*** Data provided Section Begins ***

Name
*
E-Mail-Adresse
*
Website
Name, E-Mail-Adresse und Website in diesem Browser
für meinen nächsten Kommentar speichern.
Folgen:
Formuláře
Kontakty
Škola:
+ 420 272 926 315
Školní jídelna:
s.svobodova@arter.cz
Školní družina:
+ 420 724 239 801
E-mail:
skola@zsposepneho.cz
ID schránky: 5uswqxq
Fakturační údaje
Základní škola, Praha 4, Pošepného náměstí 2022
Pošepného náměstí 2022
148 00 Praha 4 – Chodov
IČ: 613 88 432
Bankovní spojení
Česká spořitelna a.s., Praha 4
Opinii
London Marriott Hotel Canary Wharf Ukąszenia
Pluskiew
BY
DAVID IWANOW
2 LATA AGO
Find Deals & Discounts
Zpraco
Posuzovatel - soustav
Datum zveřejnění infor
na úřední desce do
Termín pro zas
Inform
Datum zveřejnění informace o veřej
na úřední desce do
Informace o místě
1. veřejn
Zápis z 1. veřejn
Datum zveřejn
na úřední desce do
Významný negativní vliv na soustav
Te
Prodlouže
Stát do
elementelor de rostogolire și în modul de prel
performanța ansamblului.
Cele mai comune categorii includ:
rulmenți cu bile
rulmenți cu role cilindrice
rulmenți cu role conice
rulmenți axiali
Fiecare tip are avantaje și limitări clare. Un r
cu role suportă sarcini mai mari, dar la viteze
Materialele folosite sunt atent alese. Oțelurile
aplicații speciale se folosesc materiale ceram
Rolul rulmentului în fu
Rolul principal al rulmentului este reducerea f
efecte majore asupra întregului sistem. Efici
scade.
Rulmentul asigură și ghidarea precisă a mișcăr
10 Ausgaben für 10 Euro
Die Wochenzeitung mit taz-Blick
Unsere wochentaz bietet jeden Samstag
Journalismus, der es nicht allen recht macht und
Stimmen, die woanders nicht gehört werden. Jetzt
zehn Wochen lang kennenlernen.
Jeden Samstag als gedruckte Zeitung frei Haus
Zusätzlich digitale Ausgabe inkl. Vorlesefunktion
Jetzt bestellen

*** Data provided Section Ends ***

# What the task asks
Begin at the line above that has "272 926 315" and stop after the line that has "Cele mai comune", copying each line exactly and adding nothing else.

# Your response
+ 420 272 926 315
Školní jídelna:
s.svobodova@arter.cz
Školní družina:
+ 420 724 239 801
E-mail:
skola@zsposepneho.cz
ID schránky: 5uswqxq
Fakturační údaje
Základní škola, Praha 4, Pošepného náměstí 2022
Pošepného náměstí 2022
148 00 Praha 4 – Chodov
IČ: 613 88 432
Bankovní spojení
Česká spořitelna a.s., Praha 4
Opinii
London Marriott Hotel Canary Wharf Ukąszenia
Pluskiew
BY
DAVID IWANOW
2 LATA AGO
Find Deals & Discounts
Zpraco
Posuzovatel - soustav
Datum zveřejnění infor
na úřední desce do
Termín pro zas
Inform
Datum zveřejnění informace o veřej
na úřední desce do
Informace o místě
1. veřejn
Zápis z 1. veřejn
Datum zveřejn
na úřední desce do
Významný negativní vliv na soustav
Te
Prodlouže
Stát do
elementelor de rostogolire și în modul de prel
performanța ansamblului.
Cele mai comune categorii includ:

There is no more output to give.